Pour commencer, sachez que je n’ai AUCUNE idée arrêtée de ce qu’est l’artefact. Tout ce que je peux vous dire à ce propos, c’est qu’un professeur de physique de l’Université Libre de Bruxelles, un certain Auguste Piccard, l’a offerte au Collectionneur vers 1935. Lui-même l’ayant reçu de monsieur Louis Loubet, ex-télégraphiste militaire.

Ce qui suit est donc un début d’hypothèse, rien de plus…

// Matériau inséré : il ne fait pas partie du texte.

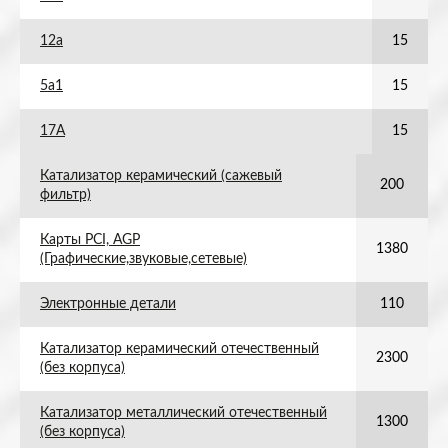
12а
15
5а1
15
17А
15
Катализатор керамический (сажевый
200
фильтр)
Карты PCI, AGP
1380
(Графические,звуковые,сетевые)
Электронные детали
110
Катализатор керамический отечественный
2300
(без корпуса)
Катализатор металлический отечественный
1300
(без корпуса)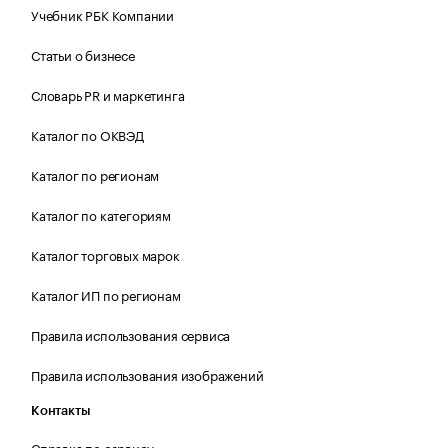
Учебник РБК Компании
Статьи о бизнесе
Словарь PR и маркетинга
Каталог по ОКВЭД
Каталог по регионам
Каталог по категориям
Каталог торговых марок
Каталог ИП по регионам
Правила использования сервиса
Правила использования изображений
Контакты
Справка по сервису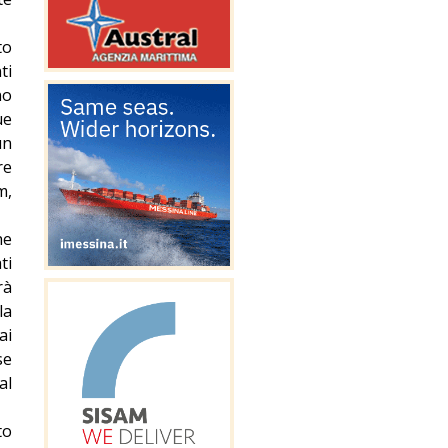
to
ti
no
ue
un
re
m,
he
ti
rà
la
ai
se
al
to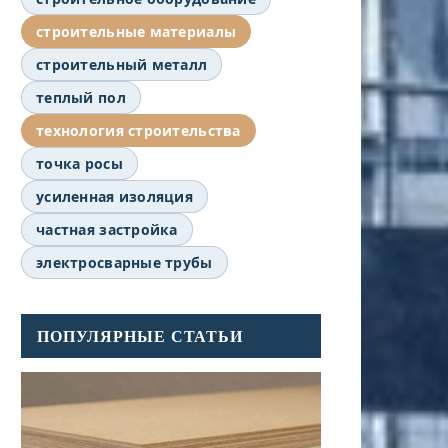
строительные материалы
строительный металл
теплый пол
технология строительства
точка росы
усиленная изоляция
частная застройка
электросварные трубы
ПОПУЛЯРНЫЕ СТАТЬИ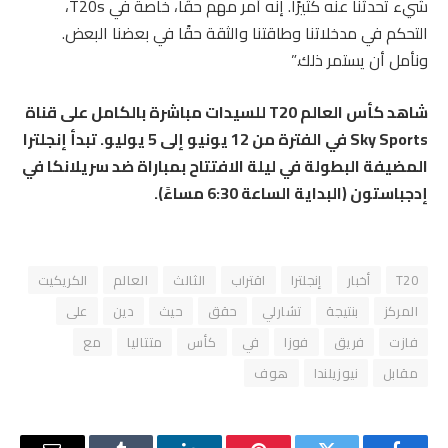
شيء تحدثنا عنه كثيرًا. إنه أمر مهم حقًا، خاصة في T20s،
التحكم في مدخلاتنا وطاقتنا والثقة حقًا في بعضنا البعض.
ونأمل أن يستمر ذلك.”
شاهد كأس العالم T20 للسيدات مباشرة بالكامل على قناة
Sky Sports في الفترة من 12 يونيو إلى 5 يوليو. تبدأ إنجلترا
المضيفة البطولة في ليلة الافتتاح بمباراة ضد سريلانكا في
إدجباستون (البداية الساعة 6:30 مساءً).
T20
أخبار
إنجلترا
اقتراب
الثالث
العالم
الكريكيت
المركز
بنتيجة
تشارلي
حقق
حيث
دين
على
فازت
فريق
فوزا
في
كأس
متتاليا
مع
مقابل
نيوزيلندا
هوف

La datation exacte n’a pas été établie avec certitude, quoique l’analyse du métal – en comparaison avec la trouvaille du naufrage –  pourrait la situer vers le VIe siècle de notre ère ou même avant. Son aspect ne renvoie qu’à peu de créatures mythiques connues, mais la rapproche du Triton. Fils de Poséidon et d’Amphitrite, il est le messager de la mer et le Héraut de son père. Mais il a également un rôle à jouer dans les tempêtes qu’il calme. Pour cela, il est assez proche de Saint Georges. Il est aussi le père de la naïade  Pallas qui fut accidentellement tuée par Athéna. En ce sens, il est lié à cette déesse. On peut donc supposer que l’artefact pouvait servir d’amulette qui protégeait les marins contre les tempêtes. Et puis, je ne peux que me rappeler les écrits de Platon dans le Timée et Critias qui attribuent à Poséidon l’Atlantide où se trouvait le fabuleux Orichalque. Après tout, c’est grâce aux mythes de Troie, du labyrinthe de Minos et d’autres, que de nombreuses cités légendaires furent exhumées par Heinrich Schliemann, Arthur Evans et consorts… Platon situait l’Atlantide entre l’actuelle Tunisie et la Sicile. Une coïncidence ? Mais nous n’envisageons actuellement aucune mission de recherche dans cette région. C’est beaucoup trop tôt.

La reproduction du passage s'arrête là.